(Page-level text extractions)
[Start of section]

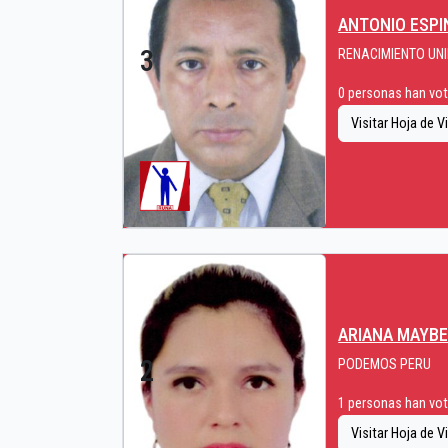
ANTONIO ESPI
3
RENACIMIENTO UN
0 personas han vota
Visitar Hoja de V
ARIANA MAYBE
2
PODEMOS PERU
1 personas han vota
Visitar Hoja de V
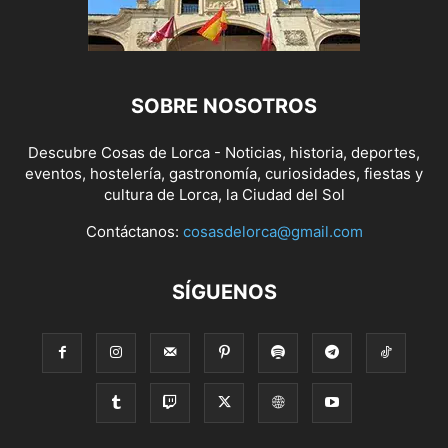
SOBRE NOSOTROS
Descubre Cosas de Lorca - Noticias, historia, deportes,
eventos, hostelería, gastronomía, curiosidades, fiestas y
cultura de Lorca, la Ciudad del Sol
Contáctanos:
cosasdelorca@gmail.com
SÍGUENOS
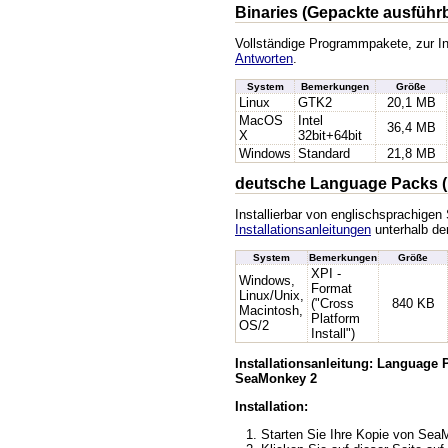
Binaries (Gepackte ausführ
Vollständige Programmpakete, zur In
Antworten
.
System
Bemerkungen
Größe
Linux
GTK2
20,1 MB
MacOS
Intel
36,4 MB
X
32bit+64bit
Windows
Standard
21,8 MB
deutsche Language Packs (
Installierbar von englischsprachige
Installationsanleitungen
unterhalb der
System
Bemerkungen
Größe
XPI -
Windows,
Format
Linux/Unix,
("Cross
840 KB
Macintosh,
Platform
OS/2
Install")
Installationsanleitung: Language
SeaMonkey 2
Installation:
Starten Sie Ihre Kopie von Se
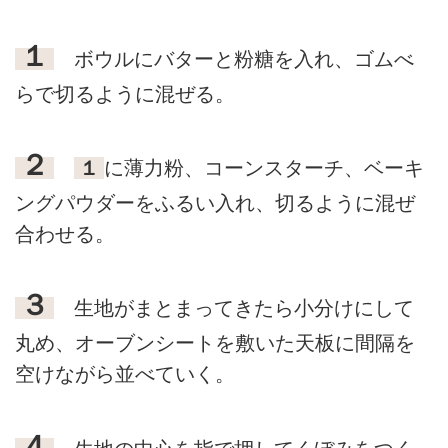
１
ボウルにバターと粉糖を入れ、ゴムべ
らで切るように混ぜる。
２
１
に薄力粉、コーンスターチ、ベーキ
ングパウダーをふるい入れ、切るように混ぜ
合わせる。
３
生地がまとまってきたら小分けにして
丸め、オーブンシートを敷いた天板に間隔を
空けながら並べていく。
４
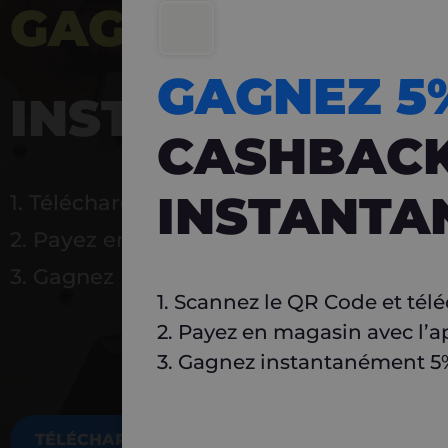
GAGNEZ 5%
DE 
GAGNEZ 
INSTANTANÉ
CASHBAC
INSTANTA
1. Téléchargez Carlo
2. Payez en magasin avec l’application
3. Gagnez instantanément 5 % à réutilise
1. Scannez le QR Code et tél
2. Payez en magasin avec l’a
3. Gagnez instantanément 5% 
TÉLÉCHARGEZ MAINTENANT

[End of section]

▶ [WHAT NEEDS TO BE DONE]: An exact reproduction of the data is needed, with no pictures included.

▶ [OUTPUT OF THE TASK]:
ANTONIO ESPI
3
RENACIMIENTO UN
0 personas han vota
Visitar Hoja de V
ARIANA MAYBE
2
PODEMOS PERU
1 personas han vota
Visitar Hoja de V
SOBRE NOSOTROS
Descubre Cosas de Lorca - Noticias, historia, deportes,
eventos, hostelería, gastronomía, curiosidades, fiestas y
cultura de Lorca, la Ciudad del Sol
Contáctanos:
cosasdelorca@gmail.com
SÍGUENOS
Binaries (Gepackte ausführ
Vollständige Programmpakete, zur In
Antworten
.
System
Bemerkungen
Größe
Linux
GTK2
20,1 MB
MacOS
Intel
36,4 MB
X
32bit+64bit
Windows
Standard
21,8 MB
deutsche Language Packs (
Installierbar von englischsprachige
Installationsanleitungen
unterhalb der
System
Bemerkungen
Größe
XPI -
Windows,
Format
Linux/Unix,
("Cross
840 KB
Macintosh,
Platform
OS/2
Install")
Installationsanleitung: Language
SeaMonkey 2
Installation:
Starten Sie Ihre Kopie von Se
１
ボウルにバターと粉糖を入れ、ゴムべ
らで切るように混ぜる。
２
１
に薄力粉、コーンスターチ、ベーキ
ングパウダーをふるい入れ、切るように混ぜ
合わせる。
３
生地がまとまってきたら小分けにして
丸め、オーブンシートを敷いた天板に間隔を
空けながら並べていく。
４
GAGNEZ 5%
DE 
GAGNEZ 
INSTANTANÉ
CASHBAC
INSTANTA
1. Téléchargez Carlo
2. Payez en magasin avec l’application
3. Gagnez instantanément 5 % à réutilise
1. Scannez le QR Code et tél
2. Payez en magasin avec l’a
3. Gagnez instantanément 5% 
TÉLÉCHARGEZ MAINTENANT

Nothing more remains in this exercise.